» What the exercise asks
The word "dolor": in how many lines of the records does it appear? Reply with the number alone.

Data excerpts
------------------------------------------------
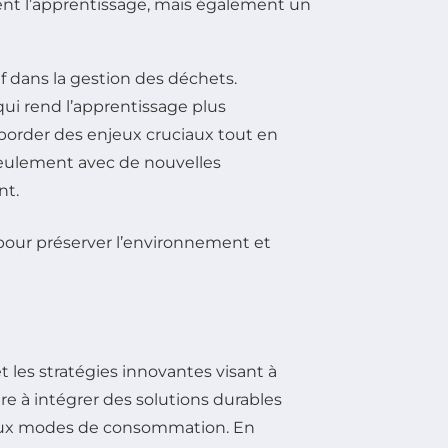
ent l’apprentissage, mais également un
f dans la gestion des déchets.
ui rend l’apprentissage plus
border des enjeux cruciaux tout en
 seulement avec de nouvelles
nt.
 les stratégies innovantes visant à
dre à intégrer des solutions durables
aux modes de consommation. En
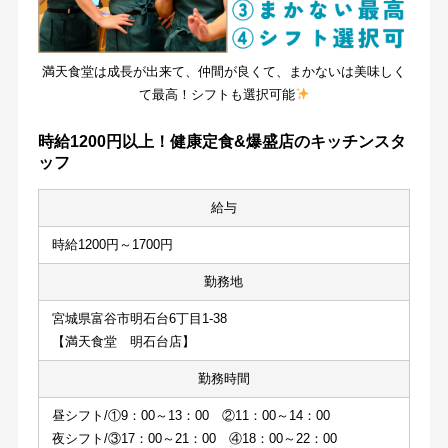
満天食堂は成長が出来て、仲間が良くて、まかないは美味しく
て最高！シフトも選択可能
時給1200円以上！健康定食&爆盛店のキッチンスタ
ッフ
給与
時給1200円～1700円
勤務地
宮城県富谷市明石台6丁目1-38
【満天食堂　明石台店】
勤務時間
昼シフト/①9：00～13：00　②11：00～14：00
夜シフト/③17：00～21：00　④18：00～22：00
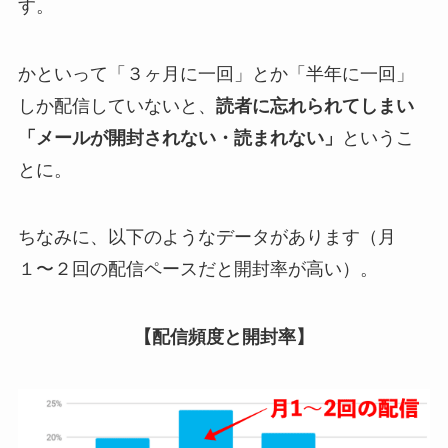
す。
かといって「３ヶ月に一回」とか「半年に一回」
しか配信していないと、
読者に忘れられてしまい
「メールが開封されない・読まれない」
というこ
とに。
ちなみに、以下のようなデータがあります（月
１〜２回の配信ペースだと開封率が高い）。
【配信頻度と開封率】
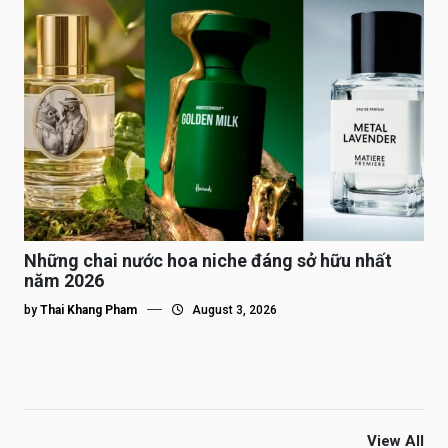
Những chai nước hoa niche đáng sở hữu nhất
năm 2026
by
Thai Khang Pham
August 3, 2026
View All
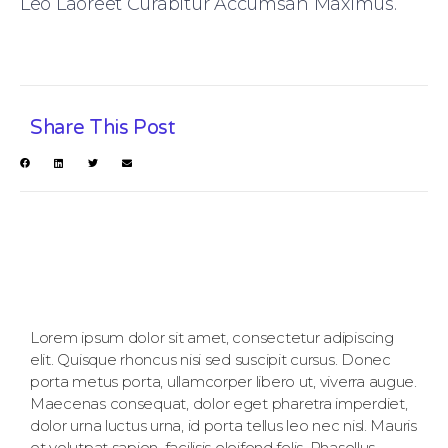
Leo Laoreet Curabitur Accumsan Maximus.
Share This Post
Lorem ipsum dolor sit amet, consectetur adipiscing
elit. Quisque rhoncus nisi sed suscipit cursus. Donec
porta metus porta, ullamcorper libero ut, viverra augue.
Maecenas consequat, dolor eget pharetra imperdiet,
dolor urna luctus urna, id porta tellus leo nec nisl. Mauris
et volutpat sapien, facilisis eleifend felis. Phasellus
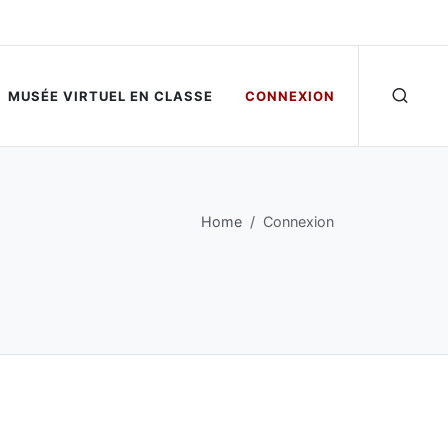
MUSÉE VIRTUEL EN CLASSE
CONNEXION
Home
Connexion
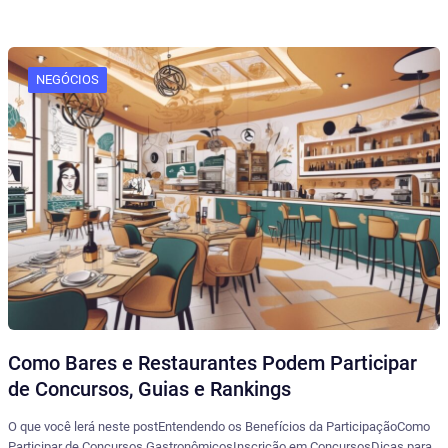
NEGÓCIOS
Como Bares e Restaurantes Podem Participar
de Concursos, Guias e Rankings
O que você lerá neste postEntendendo os Benefícios da ParticipaçãoComo
Participar de Concursos GastronômicosInscrição em ConcursosDicas para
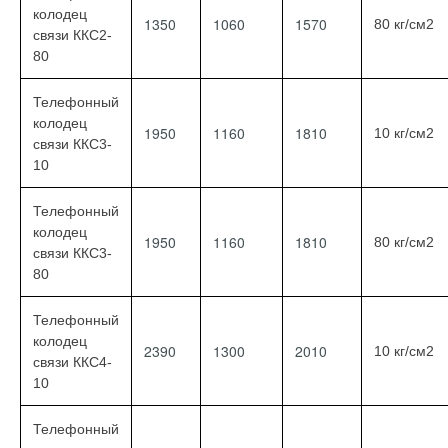
колодец
1350
1060
1570
80 кг/см2
связи ККС2-
80
Телефонный
колодец
1950
1160
1810
10 кг/см2
связи ККС3-
10
Телефонный
колодец
1950
1160
1810
80 кг/см2
связи ККС3-
80
Телефонный
колодец
2390
1300
2010
10 кг/см2
связи ККС4-
10
Телефонный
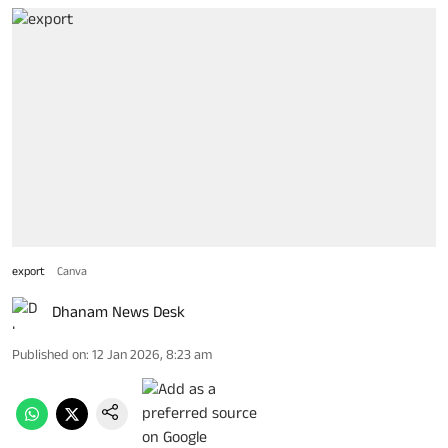
export
Canva
Dhanam News Desk
Published on
:
12 Jan 2026, 8:23 am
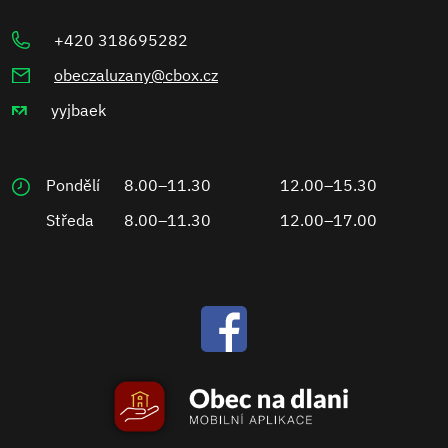
+420 318695282
obeczaluzany@cbox.cz
yyjbaek
Pondělí
8.00–11.30
12.00–15.30
Středa
8.00–11.30
12.00–17.00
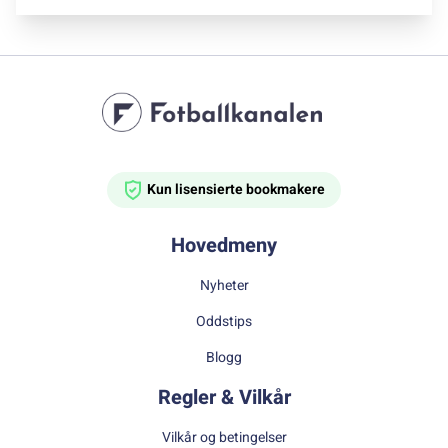
Kun lisensierte bookmakere
Hovedmeny
Nyheter
Oddstips
Blogg
Regler & Vilkår
Vilkår og betingelser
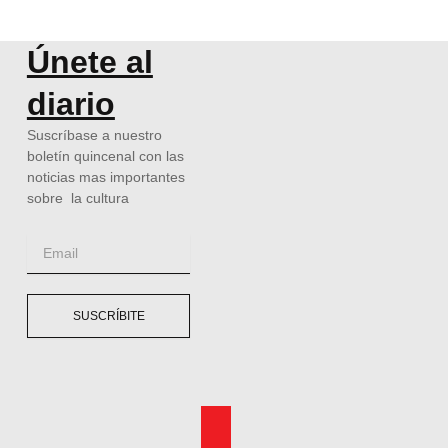
Únete al
diario
Suscríbase a nuestro
boletín quincenal con las
noticias mas importantes
sobre la cultura
Email
SUSCRÍBITE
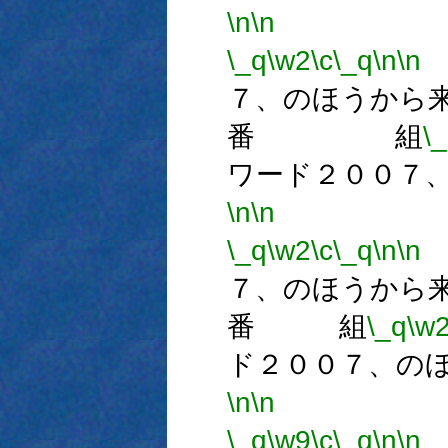
\n
\n
番
\_q
\w2
\c
\_q
\n
\n
７、のほうから
番 組
\
ワード２００７
\n
\n
番
\_q
\w2
\c
\_q
\n
\n
７、のほうから
番 組
\_q
\w
ド２００７、の
\n
\n
番
\_q
\w9
\c
\_q
\n
\n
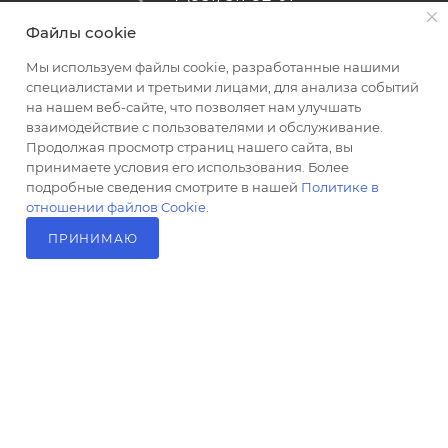
Файлы cookie
altus@poligraf-kit.ru
Мы используем файлы cookie, разработанные нашими
Магазин-склад ТЦ "Альтус"
специалистами и третьими лицами, для анализа событий
Ростовская обл, Аксайский р-н,
на нашем веб-сайте, что позволяет нам улучшать
пос. Янтарный, Малое Зеленое
взаимодействие с пользователями и обслуживание.
Кольцо, 3, ТЦ "Альтус" 1 этаж
Продолжая просмотр страниц нашего сайта, вы
Показать на карте
принимаете условия его использования. Более
подробные сведения смотрите в нашей
Политике в
отношении файлов Cookie
.
ПРИНИМАЮ
В КОРЗИНУ
2026 © Полиграф кит - интернет-магазин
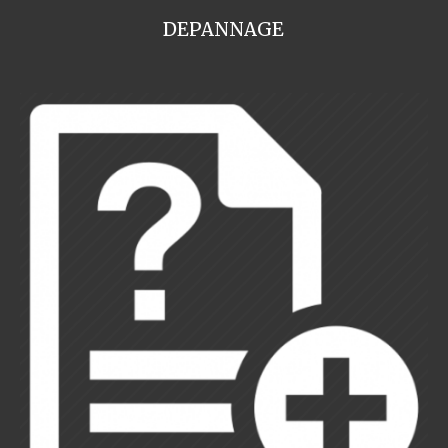
DEPANNAGE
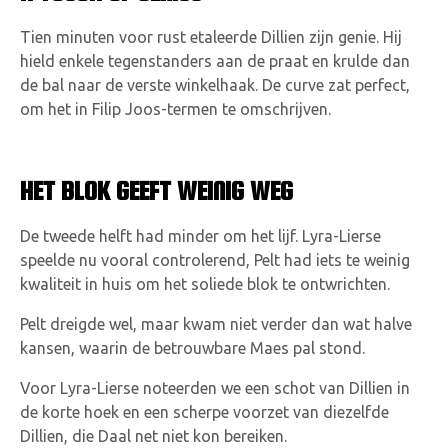
Tien minuten voor rust etaleerde Dillien zijn genie. Hij
hield enkele tegenstanders aan de praat en krulde dan
de bal naar de verste winkelhaak. De curve zat perfect,
om het in Filip Joos-termen te omschrijven.
HET BLOK GEEFT WEINIG WEG
De tweede helft had minder om het lijf. Lyra-Lierse
speelde nu vooral controlerend, Pelt had iets te weinig
kwaliteit in huis om het soliede blok te ontwrichten.
Pelt dreigde wel, maar kwam niet verder dan wat halve
kansen, waarin de betrouwbare Maes pal stond.
Voor Lyra-Lierse noteerden we een schot van Dillien in
de korte hoek en een scherpe voorzet van diezelfde
Dillien, die Daal net niet kon bereiken.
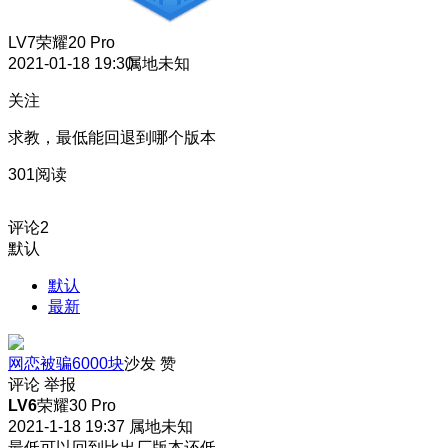
LV7
荣耀20 Pro
2021-01-18 19:30
属地未知
关注
求教，最低能回退到哪个版本
301阅读
评论
2
默认
默认
最新
网恋被骗6000块
沙发
赞
评论
举报
LV6
荣耀30 Pro
2021-1-18 19:37
属地未知
最低可以回到比出厂版本还低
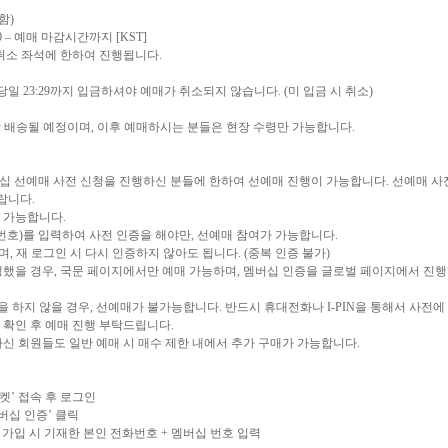
함
)
0 –
예매 마감시간까지
[KST]
취소 좌석에 한하여 진행됩니다
.
 당일
23:29
까지 입금하셔야 예매가 취소되지 않습니다
. (
미 입금 시 취소
)
 배송될 예정이며
,
이후 예매하시는 분들은 현장 수령만 가능합니다
.
십 선예매 사전 신청을 진행하신 분들에 한하여 선예매 진행이 가능합니다
.
선예매 사
바랍니다
.
매 가능합니다
.
번호
)
를 입력하여 사전 인증을 해야만
,
선예매 참여가 가능합니다
.
하며
,
재 로그인 시 다시 인증하지 않아도 됩니다
. (
중복 인증 불가
)
행했을 경우
,
국문 페이지에서만 예매 가능하며
,
멤버십 인증을 글로벌 페이지에서 진행
을 하지 않을 경우
,
선예매가 불가능합니다
.
반드시 휴대전화나
I-PIN
을 통해서 사전에
 확인 후 예매 진행 부탁드립니다
.
신 회원들도 일반 예매 시 매수 제한 내에서 추가 구매가 가능합니다
.
켓’
접속 후 로그인
버십
인증’
클릭
가입 시 기재한 본인 전화번호
+
멤버십 번호 입력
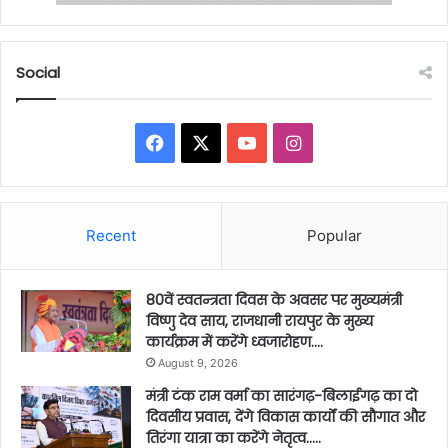
Social
Facebook
X
YouTube
Instagram
Recent
Popular
80वें स्वतन्त्रता दिवस के अवसर पर मुख्यमंत्री
विष्णु देव साय, राजधानी रायपुर के मुख्य
कार्यक्रम में करेंगे ध्वजारोहण….
August 9, 2026
मंत्री टंक राम वर्मा का सारंगढ़-बिलाईगढ़ का दो
दिवसीय प्रवास, देंगे विकास कार्यों की सौगात और
तिरंगा यात्रा का करेंगे नेतृत्व…..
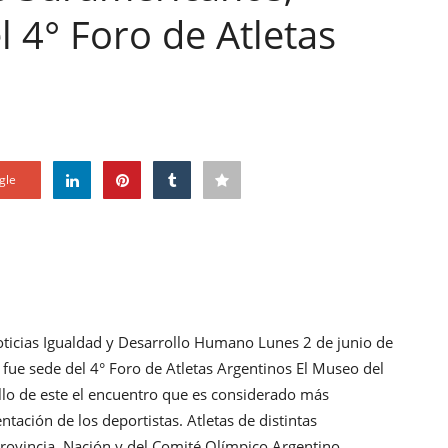
l 4° Foro de Atletas
gle
oticias Igualdad y Desarrollo Humano Lunes 2 de junio de
fue sede del 4° Foro de Atletas Argentinos El Museo del
llo de este el encuentro que es considerado más
ntación de los deportistas. Atletas de distintas
Provincia, Nación y del Comité Olímpico Argentino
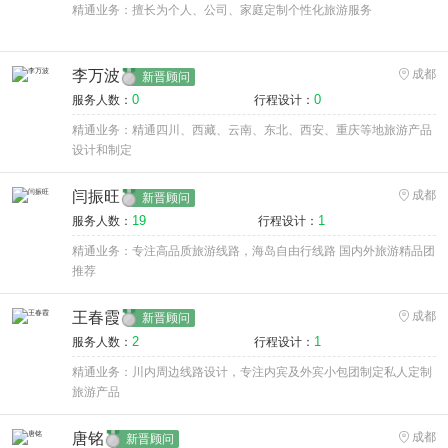
精通业务：擅长为个人、公司、家庭定制个性化旅游服务
李万波
成都
新晋顾问
0
0
服务人数：
行程设计：
精通业务：精通四川、西藏、云南、东北、西安、重庆等地旅游产品
设计和制定
闫振旺
成都
新晋顾问
19
1
服务人数：
行程设计：
精通业务：专注高品质旅游线路，海岛自由行线路 国内外旅游精品团
推荐
王春霞
成都
新晋顾问
2
1
服务人数：
行程设计：
精通业务：川内周边线路设计，专注内宾及外宾小包团制定私人定制
旅游产品
唐铭
成都
新晋顾问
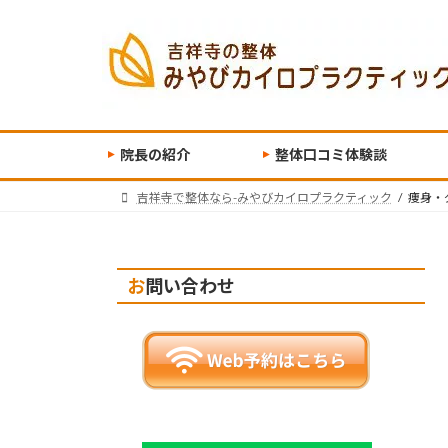
コ
ナ
ン
ビ
テ
ゲ
ン
ー
ツ
シ
へ
ョ
ス
ン
院長の紹介
整体口コミ体験談
キ
に
吉祥寺で整体なら-みやびカイロプラクティック
痩身・
ッ
移
プ
動
お問い合わせ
------------------------------------------------
» Solution for this exercise
3